🧠 AI🟢 BullishImportance 7/10

CAPT: Confusion-Aware Prompt Tuning for Reducing Vision-Language Misalignment

arXiv – CS AI|Maoyuan Shao, Yutong Gao, Xinyang Huang, Chuang Zhu, Lijuan Sun, Guoshun Nan|March 4, 2026 at 05:00 AM|3 views

🤖AI Summary

Researchers propose CAPT, a Confusion-Aware Prompt Tuning framework that addresses systematic misclassifications in vision-language models like CLIP by learning from the model's own confusion patterns.

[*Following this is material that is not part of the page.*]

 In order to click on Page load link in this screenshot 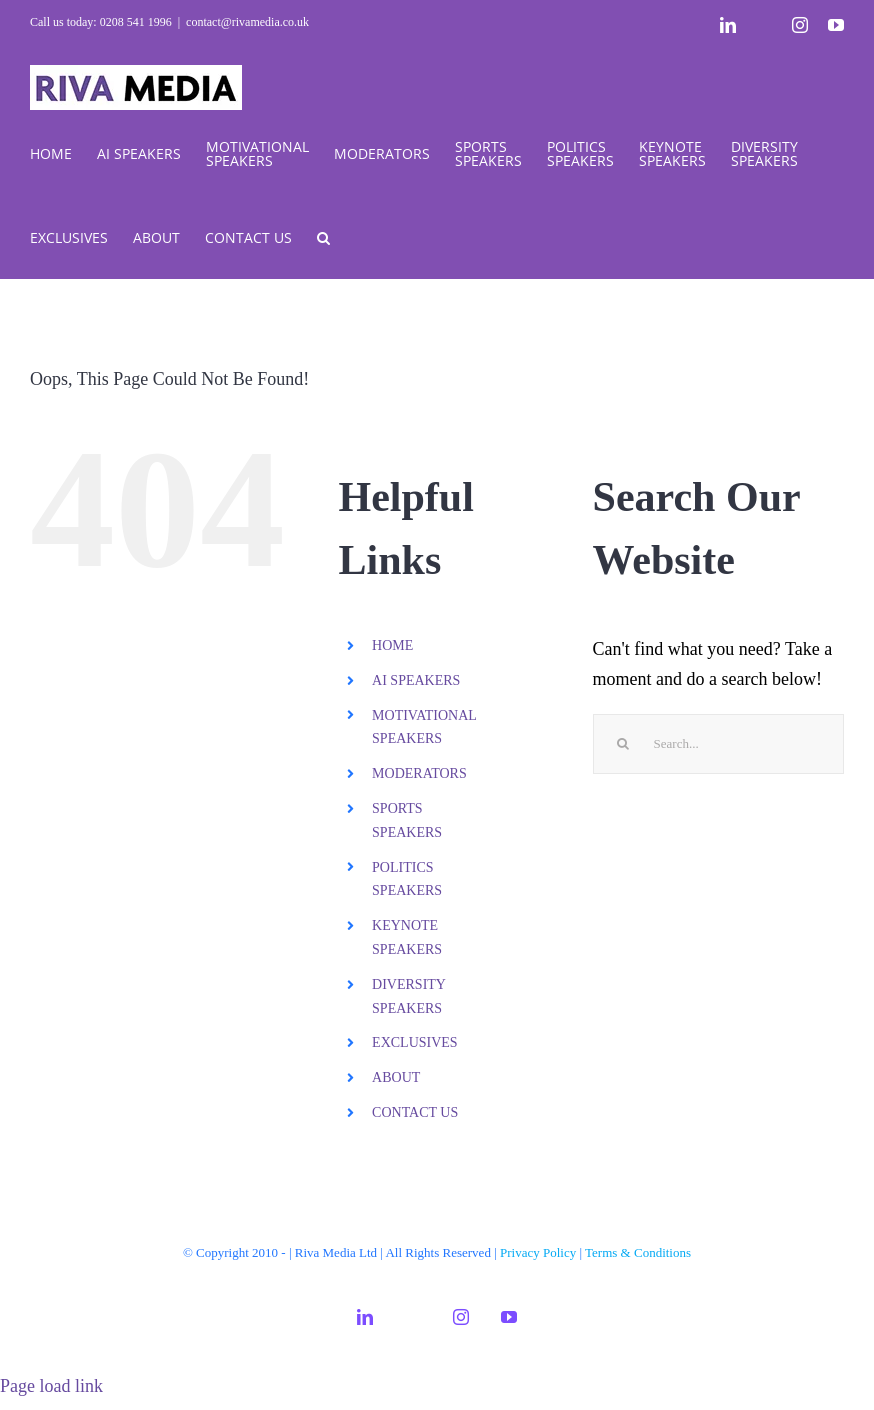 , I will do `click(51, 1386)`.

The method uses a Confusion Bank to model persistent category misalignments and introduces specialized modules to capture both semantic and sample-level confusion cues.

Key Takeaways

→CAPT framework successfully resolves 50.72% of confusable sample pairs in vision-language models across 11 benchmark datasets.
→The approach identifies that model confusion patterns are not random but occur consistently between specific category pairs, revealing intrinsic biases.
→The framework introduces three key components: Semantic Confusion Miner, Sample Confusion Miner, and Multi-Granularity Difference Expert module.
→The method enhances discriminability and generalization for both base and novel classes in cross-modal representation learning.
→CAPT demonstrates significant improvements in reducing confusion-induced errors while maintaining model performance on standard benchmarks.